Sharon Harris of Pine Bluff said she was blessed with a good seat in front of the reflecting pond and enjoyed listening to Obama’s speech.
“I really liked that he addressed everybody in the county and that people left saying that this is our president,” said Harris, who works for the U.S. Army as an engineer.
Harris was more impressed with the tone of the address than any particular line.
“He just hit all the good points and it was the right length. He addressed so many important things — social security, health care, just everything that he has been talking about all along,” Harris said.

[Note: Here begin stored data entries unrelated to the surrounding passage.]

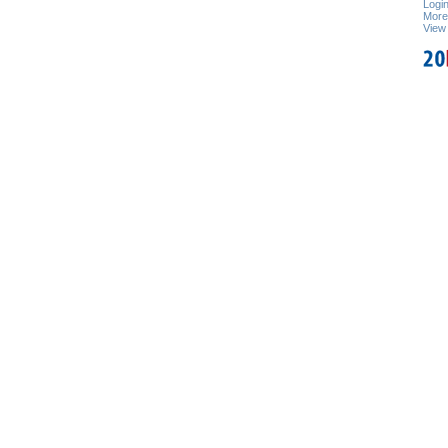
Logi
Mor
View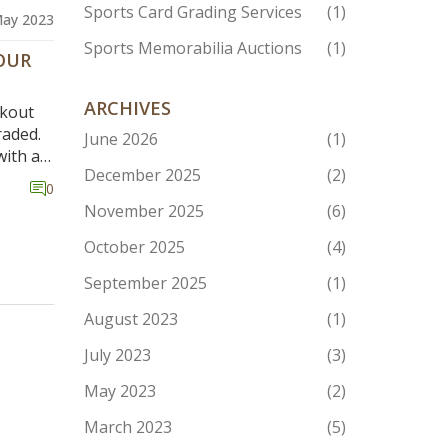
Sports Card Grading Services
(1)
May 2023
Sports Memorabilia Auctions
(1)
OUR
ARCHIVES
okout
raded.
June 2026
(1)
with a
December 2025
(2)
 shop
0
k
November 2025
(6)
 an eye
October 2025
(4)
rading
September 2025
(1)
er,
August 2023
(1)
rading
rately.
July 2023
(3)
May 2023
(2)
March 2023
(5)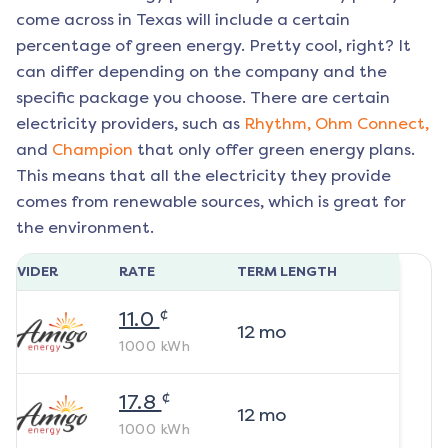
come across in Texas will include a certain
percentage of green energy. Pretty cool, right? It
can differ depending on the company and the
specific package you choose. There are certain
electricity providers, such as
Rhythm,
Ohm Connect,
and
Champion
that only offer green energy plans.
This means that all the electricity they provide
comes from renewable sources, which is great for
the environment.
ROVIDER
RATE
TERM LENGTH
¢
11.0
12
mo
1000
kWh
¢
17.8
12
mo
1000
kWh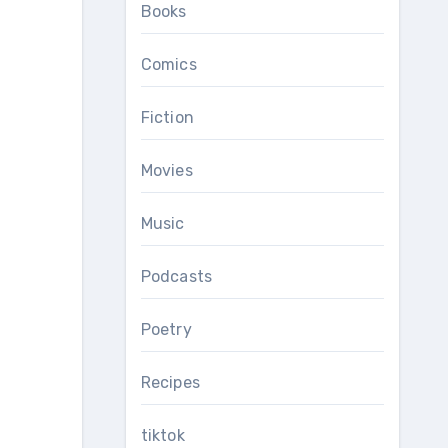
Books
Comics
Fiction
Movies
Music
Podcasts
Poetry
Recipes
tiktok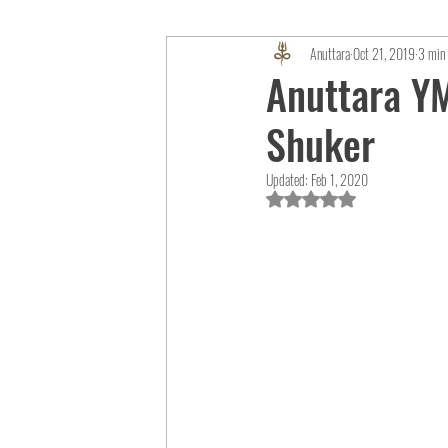
Anuttara
Oct 21, 2019
3 min 
Anuttara YM
Shuker
Updated:
Feb 1, 2020
Rated NaN out of 5 star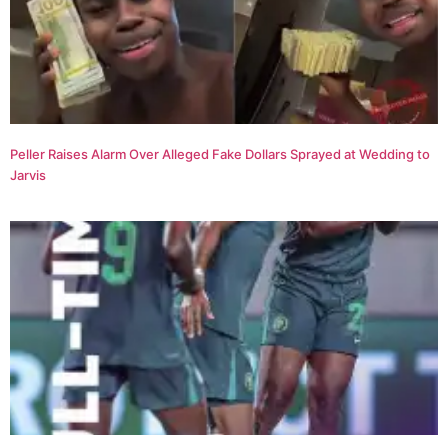
Peller Raises Alarm Over Alleged Fake Dollars Sprayed at Wedding to
Jarvis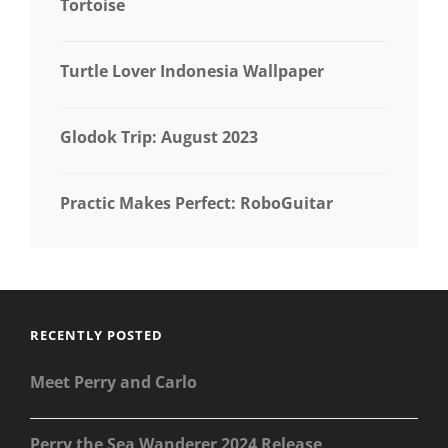
Tortoise
Turtle Lover Indonesia Wallpaper
Glodok Trip: August 2023
Practic Makes Perfect: RoboGuitar
RECENTLY POSTED
Meet Perry and Carlo
Perry the Sea Wanderer 2024 Release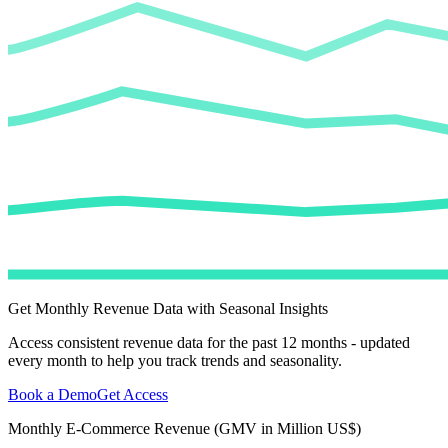
Get Monthly Revenue Data with Seasonal Insights
Access consistent revenue data for the past 12 months - updated
every month to help you track trends and seasonality.
Book a Demo
Get Access
Monthly E-Commerce Revenue (GMV in Million US$)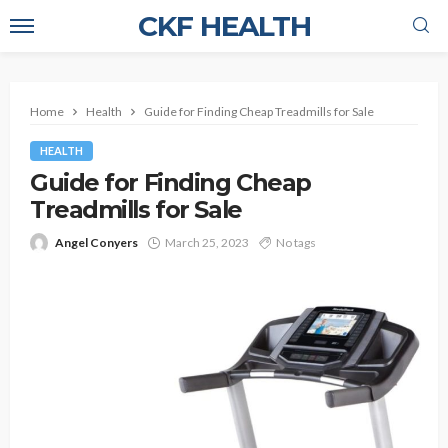
CKF HEALTH
Home
Health
Guide for Finding Cheap Treadmills for Sale
HEALTH
Guide for Finding Cheap
Treadmills for Sale
Angel Conyers
March 25, 2023
No tags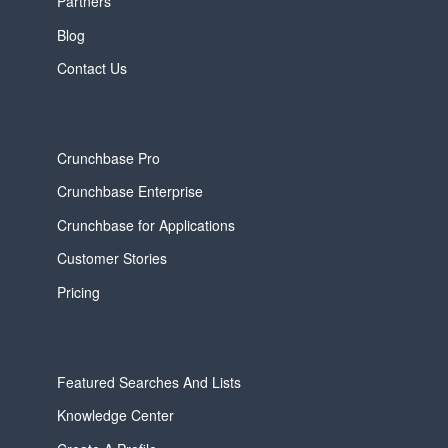
Partners
Blog
Contact Us
Crunchbase Pro
Crunchbase Enterprise
Crunchbase for Applications
Customer Stories
Pricing
Featured Searches And Lists
Knowledge Center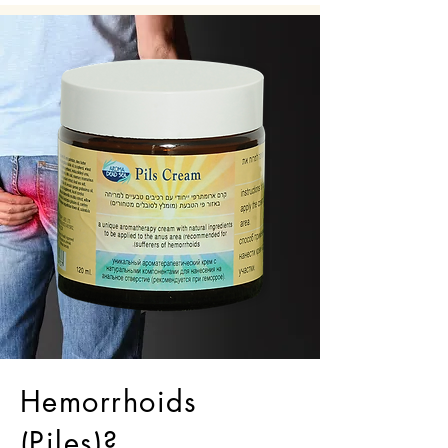
Hemorrhoids
(Piles)?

Several Arkansas politicians also attended the ceremony, witnessing from close range the public swearing-in ceremony, including former President Bill Clinton and Secretary of State Hillary Clinton.
More than 80 members of the U.S. Senate and hundreds of members of the House were seated on the platform constructed on the west side of the Capitol for the event. Among the Arkansas members present were Sens. John Boozman, a Republican, and Mark Pryor, a Democrat, and Rep. Steve Womack, R-Rogers.
“This is an historic occasion, and as a member of Congress I feel it is my duty to attend,” Womack said. His wife, Terri, was also at the inauguration.
Boozman sat next to Utah Sen. Mike Lee during the ceremony.
“This is always a great event,” Boozman said. “It demonstrates the strength of America, this peaceful transfer of power.”
Boozman said he was encouraged that Obama spoke about the need to get past partisan bickering for the sake of the nation and felt that spirit throughout the day.
“As we kind of grouped together in the Senate chamber before going out on the platform there was a lot of camaraderie and looking forward to the new year,” Boozman said.
Boozman’s wife, Cathy, and three daughters also attended the inauguration. His four-month-old granddaughter, Daisy, was left in the able hands of his scheduler Leslie Parker back in his Capitol office, Boozman said.
Pryor sat between Ohio Sen. Rob Portman and Idaho Sen. James Risch.
“I thought the event was really good. To me, it struck the right tone of patriotism and the president’s speech wasn’t overly long,” Pryor said.